Spain’s mass amnesty for illegal migrants could ultimately result in around three million people obtaining legal status when family reunification is included, according to senior immigration officials cited by El Mundo.
The estimate is based on approximately 1.2 million expected applicants, far above the 500,000 beneficiaries initially projected by Socialist Prime Minister Pedro Sánchez’s government.
Officials warned that each person granted legal status could later be joined by several relatives.
“For every person whose status is regularized, at least three more will be added if they apply for and are granted family reunification,” one source told the newspaper.
Senior National Police officials reportedly believe the resulting volume of applications could cause the immigration system to break down.
“The system is going to collapse. This process is something no one in their right mind would initiate. Spain is an exception, that much is clear,” police officials in highly-affected areas told the press under the condition of anonymity.

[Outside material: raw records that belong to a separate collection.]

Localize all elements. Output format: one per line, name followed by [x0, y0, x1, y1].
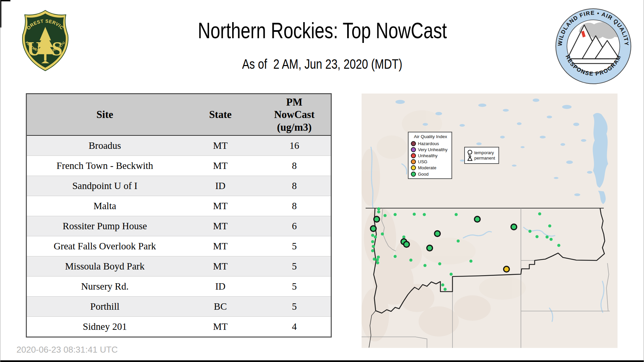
table-row[interactable]: Nursery Rd.ID5	[26, 277, 331, 297]
permanent-monitor[interactable]	[372, 245, 375, 248]
temporary-monitor[interactable]	[427, 245, 433, 251]
permanent-monitor[interactable]	[549, 238, 552, 241]
state-cell: MT	[183, 256, 258, 277]
site-cell: Sandpoint U of I	[26, 176, 183, 196]
permanent-monitor[interactable]	[545, 235, 548, 238]
permanent-monitor[interactable]	[528, 230, 531, 233]
aqi-legend-item: Good	[411, 171, 451, 177]
table-row[interactable]: Rossiter Pump HouseMT6	[26, 216, 331, 236]
permanent-monitor[interactable]	[438, 262, 441, 265]
usfs-letter-u: U	[27, 38, 41, 60]
permanent-monitor[interactable]	[441, 283, 444, 286]
permanent-monitor[interactable]	[393, 255, 396, 258]
permanent-monitor[interactable]	[381, 232, 384, 235]
pm-value-cell: 8	[258, 176, 331, 196]
permanent-monitor[interactable]	[454, 213, 458, 216]
table-row[interactable]: French Town - BeckwithMT8	[26, 156, 331, 176]
aqi-legend-item: Moderate	[411, 165, 451, 171]
pm-value-cell: 8	[258, 196, 331, 216]
aqi-color-dot	[411, 165, 416, 170]
aqi-item-label: USG	[418, 159, 427, 164]
permanent-monitor[interactable]	[413, 213, 416, 216]
nowcast-table: Site State PM NowCast (ug/m3) BroadusMT1…	[26, 93, 332, 338]
permanent-monitor[interactable]	[383, 214, 386, 217]
aqi-color-dot	[411, 141, 416, 146]
permanent-monitor[interactable]	[557, 244, 560, 247]
permanent-monitor[interactable]	[423, 213, 426, 216]
permanent-monitor[interactable]	[409, 258, 412, 261]
temporary-monitor[interactable]	[404, 242, 410, 247]
permanent-monitor[interactable]	[371, 240, 374, 243]
site-cell: Great Falls Overlook Park	[26, 236, 183, 256]
permanent-monitor[interactable]	[449, 273, 452, 276]
aqi-legend-item: Unhealthy	[411, 153, 451, 159]
permanent-monitor[interactable]	[457, 239, 460, 242]
permanent-monitor[interactable]	[548, 224, 551, 227]
aqi-legend-item: Very Unhealthy	[411, 146, 451, 153]
state-cell: MT	[183, 216, 258, 236]
pm-value-cell: 6	[258, 216, 331, 236]
table-header-row: Site State PM NowCast (ug/m3)	[26, 94, 331, 136]
table-row[interactable]: Sidney 201MT4	[26, 317, 331, 337]
aqi-color-dot	[411, 153, 416, 158]
table-row[interactable]: Great Falls Overlook ParkMT5	[26, 236, 331, 256]
aqi-item-label: Unhealthy	[418, 153, 438, 158]
aqi-item-label: Good	[418, 172, 429, 177]
window-frame-bottom	[0, 360, 644, 362]
aqi-color-dot	[411, 159, 416, 164]
permanent-monitor[interactable]	[374, 235, 377, 238]
permanent-monitor[interactable]	[377, 207, 380, 210]
temporary-monitor[interactable]	[371, 226, 376, 232]
aqi-color-dot	[411, 147, 416, 152]
temporary-monitor[interactable]	[511, 224, 517, 230]
permanent-monitor[interactable]	[371, 234, 374, 237]
site-cell: Rossiter Pump House	[26, 216, 183, 236]
site-cell: French Town - Beckwith	[26, 156, 183, 176]
state-cell: MT	[183, 135, 258, 156]
permanent-monitor[interactable]	[469, 259, 472, 262]
site-cell: Missoula Boyd Park	[26, 256, 183, 277]
permanent-monitor[interactable]	[377, 210, 380, 213]
site-cell: Porthill	[26, 297, 183, 317]
temporary-monitor[interactable]	[475, 217, 480, 222]
page-subtitle: As of 2 AM, Jun 23, 2020 (MDT)	[94, 56, 550, 72]
table-row[interactable]: Missoula Boyd ParkMT5	[26, 256, 331, 277]
site-cell: Sidney 201	[26, 317, 183, 337]
permanent-monitor[interactable]	[423, 264, 426, 267]
temporary-monitor[interactable]	[435, 231, 440, 237]
aqi-item-label: Moderate	[418, 165, 436, 170]
permanent-monitor[interactable]	[376, 258, 379, 261]
aqi-color-dot	[411, 172, 416, 177]
permanent-monitor[interactable]	[538, 212, 541, 215]
permanent-monitor[interactable]	[443, 288, 446, 291]
temporary-monitor[interactable]	[504, 266, 509, 272]
basemap	[362, 94, 618, 348]
aqi-legend-item: Hazardous	[411, 140, 451, 146]
temporary-monitor[interactable]	[374, 217, 380, 222]
pm-value-cell: 5	[258, 256, 331, 277]
table-row[interactable]: MaltaMT8	[26, 196, 331, 216]
state-cell: MT	[183, 236, 258, 256]
permanent-monitor[interactable]	[377, 255, 380, 258]
permanent-monitor[interactable]	[402, 235, 405, 238]
pm-value-cell: 5	[258, 297, 331, 317]
aqi-legend-title: Air Quality Index	[410, 134, 451, 139]
permanent-monitor[interactable]	[373, 257, 376, 260]
symbols-legend: temporary permanent	[464, 147, 499, 164]
state-cell: MT	[183, 196, 258, 216]
page-title: Northern Rockies: Top NowCast	[94, 17, 550, 43]
table-row[interactable]: BroadusMT16	[26, 135, 331, 156]
permanent-monitor[interactable]	[376, 261, 379, 264]
site-cell: Nursery Rd.	[26, 277, 183, 297]
table-row[interactable]: PorthillBC5	[26, 297, 331, 317]
pm-value-cell: 5	[258, 236, 331, 256]
state-cell: ID	[183, 176, 258, 196]
state-cell: MT	[183, 156, 258, 176]
permanent-monitor[interactable]	[393, 213, 396, 216]
table-row[interactable]: Sandpoint U of IID8	[26, 176, 331, 196]
state-cell: ID	[183, 277, 258, 297]
permanent-monitor[interactable]	[371, 249, 374, 252]
column-header-state: State	[183, 94, 258, 136]
permanent-monitor[interactable]	[535, 235, 538, 238]
aqi-legend: Air Quality Index HazardousVery Unhealth…	[408, 132, 452, 179]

They warned that the process is widely open to abuse, suggesting that regularized foreigners could charge illegal migrants to “pose as relatives. In other words, paying for papers and certificates.”
They also accused the government of deliberately reducing the police role in the process and transferring greater responsibility to the Ministry of Migration.
Under the proposed system, police would largely produce residence cards after applications had already been approved by immigration officials. The senior officers argued that ministry personnel lack the specialist training needed to verify foreign documents and criminal records properly.
The National Police’s General Commissariat for Immigration and Borders had previously challenged the government’s justification for treating the measure as an urgent social emergency, under which Sánchez passed the amnesty by royal decree, effectively bypassing any parliamentary oversight.
An internal report, cited by El Mundo, warned that a regularization on this scale could encourage further illegal migration, create public-order concerns and place additional pressure on healthcare, schools and social services.
The report argued that the number of applicants and the short processing deadlines were incompatible with the state’s ability to absorb them.
Remix News reported last month that more than one million applications had already been submitted after the government introduced the measure.
Successful applicants would gain the right to travel within the Schengen Area, prompting criticism from conservative politicians elsewhere in Europe.
Vox leader Santiago Abascal accused Sánchez of attempting to expand the future electorate by eventually granting citizenship to large numbers of foreign residents.
Polish MEP Anna Bryłka argued that Spain’s policy could allow newly regularized migrants to move elsewhere in Europe and said the decision threatened the functioning of the Schengen system.
An earlier National Police analysis, reported by Remix News in February, estimated that between one million and 1.35 million people could qualify directly for the program.
That estimate included between 750,000 and one million migrants already living illegally in Spain, as well as up to 350,000 asylum seekers.
Applicants are generally required to show that they have lived in Spain for at least five months and do not have a criminal record.